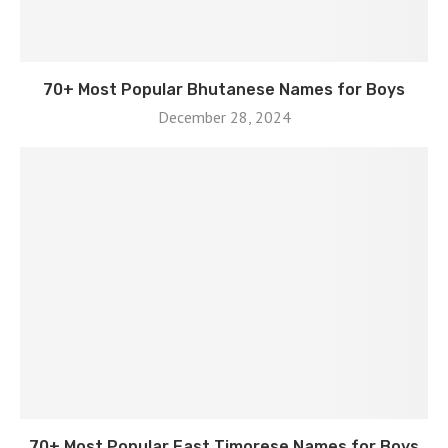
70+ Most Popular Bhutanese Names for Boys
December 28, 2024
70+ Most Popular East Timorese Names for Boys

───

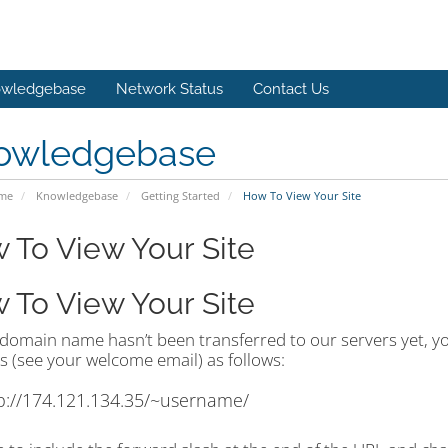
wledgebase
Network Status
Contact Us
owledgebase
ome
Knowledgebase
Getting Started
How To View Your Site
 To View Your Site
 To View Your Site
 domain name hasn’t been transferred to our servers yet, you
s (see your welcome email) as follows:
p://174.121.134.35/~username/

───

[THE PROBLEM]: Show every line above in which the word "Most" occurs.

[WRITTEN SOLUTION]:
70+ Most Popular Bhutanese Names for Boys
70+ Most Popular East Timorese Names for Boys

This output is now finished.